A month of unrelenting shelling by Syrian forces had brought death and destruction to the Baba Amr district of Homs, Pinheiro, the panel’s chairman, said.
“Those who fled the area reported summary executions and mass arbitrary arrest campaigns,” he said in a speech to the 47-member forum in Geneva.
Pinheiro told Reuters: “These are the allegations we have received regarding government forces.”
The human rights and humanitarian situation was becoming bleaker day by day in Homs, Idlib, Hama, rural Damascus and Deraa, he said, calling for aid workers to have access.
“We continue to receive reports of an intensification of violence in Idlib and elsewhere,” he told a news briefing.
Force used by the government against armed groups had often led to “collective punishment of civilians”, Pinheiro said.
“We are referring to indiscriminate bombardment of cities. Mortars sent on residents’ houses because they are under suspicion they collaborate with armed groups, the opposition. In that sense, we use the term collective punishment,” the Brazilian added.
The daily life of the population, often prevented from going out to buy food due to snipers, has been severely affected.
Maria Angela Zappia, ambassador of the European Union (EU), said there should be no impunity for the perpetrators of crimes against humanity.
“Those responsible must be held to account and a referral of the situation in Syria to the International Criminal Court would be a logical step,” she said of the Hague-based U.N. court.
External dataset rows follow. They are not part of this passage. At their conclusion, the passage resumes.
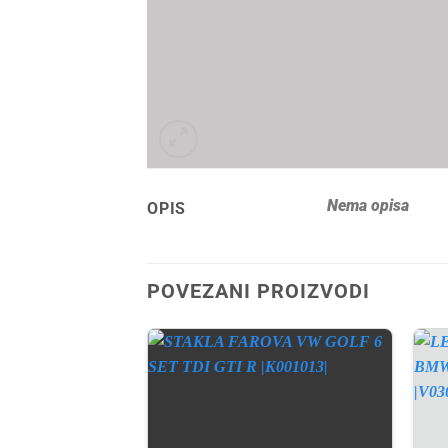
Nema opisa
OPIS
POVEZANI PROIZVODI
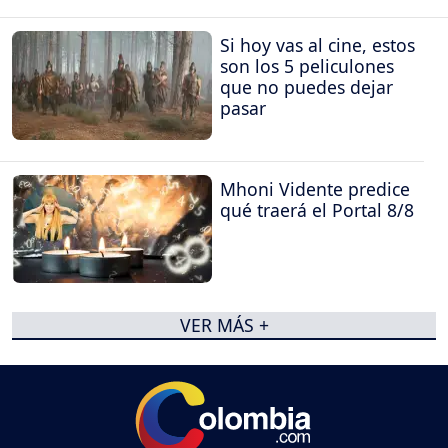
Si hoy vas al cine, estos
son los 5 peliculones
que no puedes dejar
pasar
Mhoni Vidente predice
qué traerá el Portal 8/8
VER MÁS +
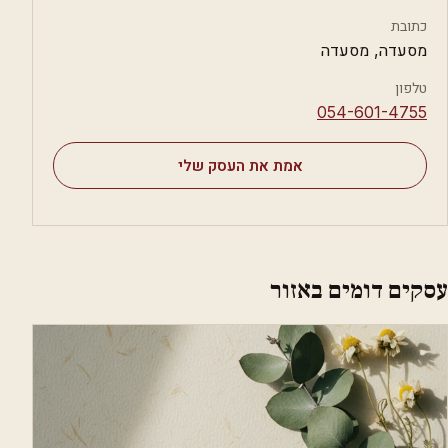
כתובת
מסעדה, מסעדה
טלפון
⁦054-601-4755⁩
אמת את העסק שלי
עסקים דומים באזור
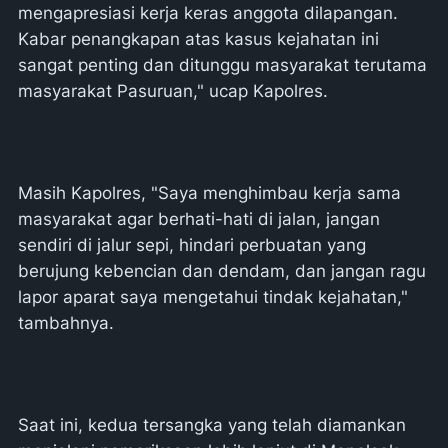
mengapresiasi kerja keras anggota dilapangan.
Kabar penangkapan atas kasus kejahatan ini
sangat penting dan ditunggu masyarakat terutama
masyarakat Pasuruan," ucap Kapolres.
Masih Kapolres, "Saya menghimbau kerja sama
masyarakat agar berhati-hati di jalan, jangan
sendiri di jalur sepi, hindari perbuatan yang
berujung kebencian dan dendam, dan jangan ragu
lapor aparat saya mengetahui tindak kejahatan,"
tambahnya.
Saat ini, kedua tersangka yang telah diamankan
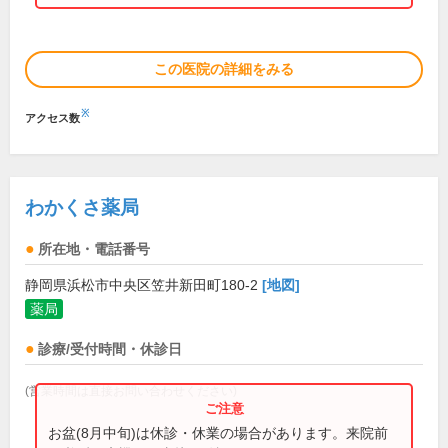
この医院の詳細をみる
※
アクセス数
わかくさ薬局
所在地・電話番号
静岡県浜松市中央区笠井新田町180-2
[地図]
薬局
診療/受付時間・休診日
(営業時間は直接お問い合わせください)
お盆(8月中旬)は休診・休業の場合があります。来院前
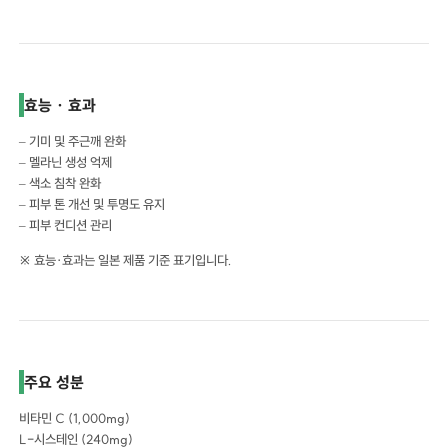
효능 · 효과
– 기미 및 주근깨 완화
– 멜라닌 생성 억제
– 색소 침착 완화
– 피부 톤 개선 및 투명도 유지
– 피부 컨디션 관리
※ 효능·효과는 일본 제품 기준 표기입니다.
주요 성분
비타민 C (1,000mg)
L-시스테인 (240mg)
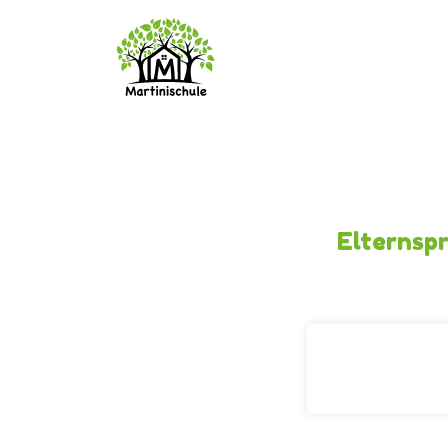
Elternsp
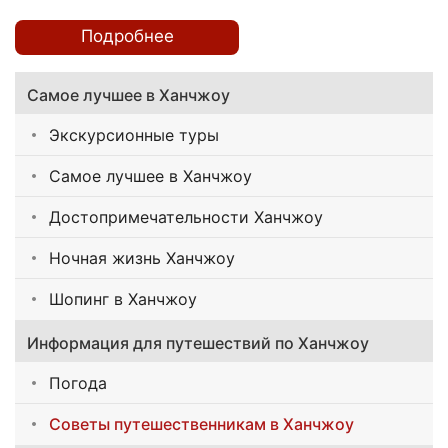
Подробнее
Самое лучшее в Ханчжоу
Экскурсионные туры
Самое лучшее в Ханчжоу
Достопримечательности Ханчжоу
Ночная жизнь Ханчжоу
Шопинг в Ханчжоу
Информация для путешествий по Ханчжоу
Погода
Советы путешественникам в Ханчжоу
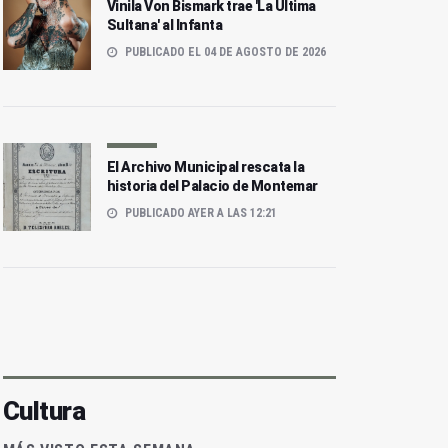
Vinila Von Bismark trae 'La Última
Sultana' al Infanta
PUBLICADO EL 04 DE AGOSTO DE 2026
El Archivo Municipal rescata la
historia del Palacio de Montemar
PUBLICADO AYER A LAS 12:21
Cultura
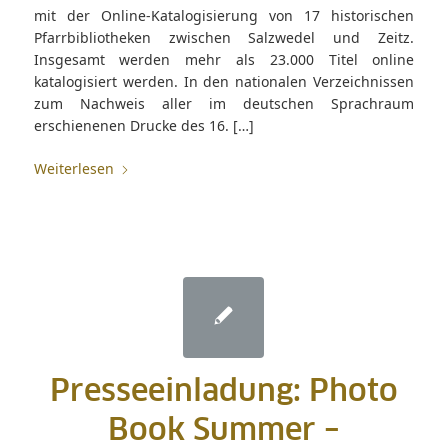
mit der Online-Katalogisierung von 17 historischen
Pfarrbibliotheken zwischen Salzwedel und Zeitz.
Insgesamt werden mehr als 23.000 Titel online
katalogisiert werden. In den nationalen Verzeichnissen
zum Nachweis aller im deutschen Sprachraum
erschienenen Drucke des 16. […]
Weiterlesen
Presseeinladung: Photo
Book Summer –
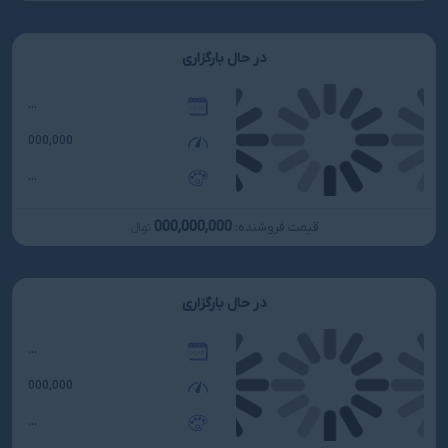
در حال بارگزاری
...
000,000
...
000,000,000
قیمت فروشنده:
تومانءءء
در حال بارگزاری
...
000,000
...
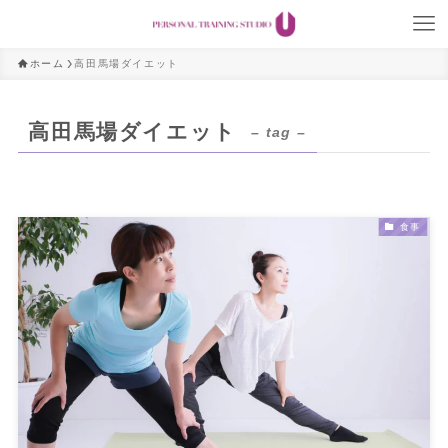
ホーム
高田馬場ダイエット
高田馬場ダイエット
– tag –
食事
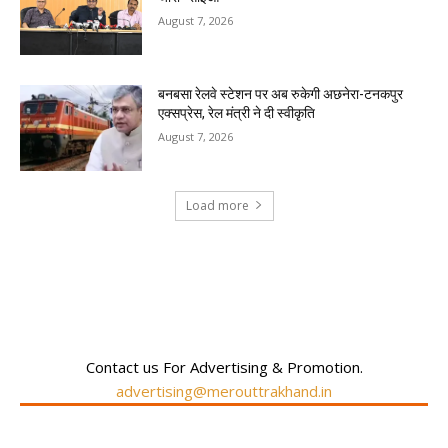
August 7, 2026
बनबसा रेलवे स्टेशन पर अब रुकेगी अछनेरा-टनकपुर
एक्सप्रेस, रेल मंत्री ने दी स्वीकृति
August 7, 2026
Load more
RECENT COMMENTS
Contact us For Advertising & Promotion.
advertising@merouttrakhand.in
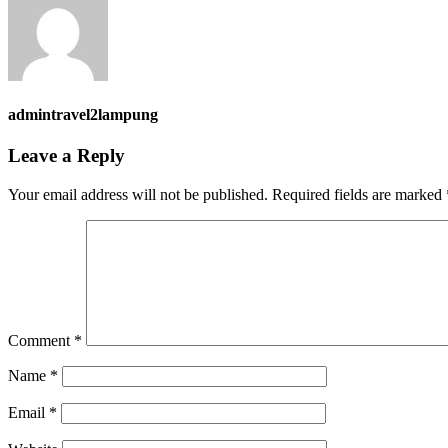
admintravel2lampung
Leave a Reply
Your email address will not be published.
Required fields are marked
Comment
*
Name
*
Email
*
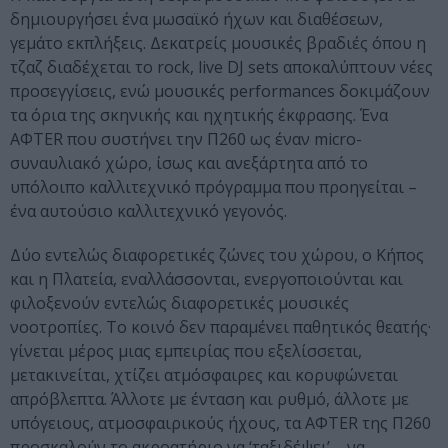
δημιουργήσει ένα μωσαϊκό ήχων και διαθέσεων,
γεμάτο εκπλήξεις. Δεκατρείς μουσικές βραδιές όπου η
τζαζ διαδέχεται το rock, live DJ sets αποκαλύπτουν νέες
προσεγγίσεις, ενώ μουσικές performances δοκιμάζουν
τα όρια της σκηνικής και ηχητικής έκφρασης. Ένα
ΑΦTER που συστήνει την Π260 ως έναν micro-
συναυλιακό χώρο, ίσως και ανεξάρτητα από το
υπόλοιπο καλλιτεχνικό πρόγραμμα που προηγείται –
ένα αυτούσιο καλλιτεχνικό γεγονός.
Δύο εντελώς διαφορετικές ζώνες του χώρου, ο Κήπος
και η Πλατεία, εναλλάσσονται, ενεργοποιούνται και
φιλοξενούν εντελώς διαφορετικές μουσικές
νοοτροπίες. Το κοινό δεν παραμένει παθητικός θεατής·
γίνεται μέρος μιας εμπειρίας που εξελίσσεται,
μετακινείται, χτίζει ατμόσφαιρες και κορυφώνεται
απρόβλεπτα. Άλλοτε με ένταση και ρυθμό, άλλοτε με
υπόγειους, ατμοσφαιρικούς ήχους, τα ΑΦTER της Π260
προσκαλούν το ακροατήριο να ‘ταξιδέψει’ – να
U.S. diplomat Casey L. Addis said: “The Assad regime’s brutal killings, torture and indiscriminate bombings continue day after day in Syria. The Assad regime has long lost its legitimacy to remain in power.”
The United Nations says more than 7,500 people have been killed in a year of unrest against the government of President Bashar al-Assad. They include more than 500 children and the “toll is mounting”, Pinheiro said.
The mission of Kofi Annan, joint special envoy of the U.N. and Arab League for Syria, must be supported to help promote a peaceful solution to the crisis, he said.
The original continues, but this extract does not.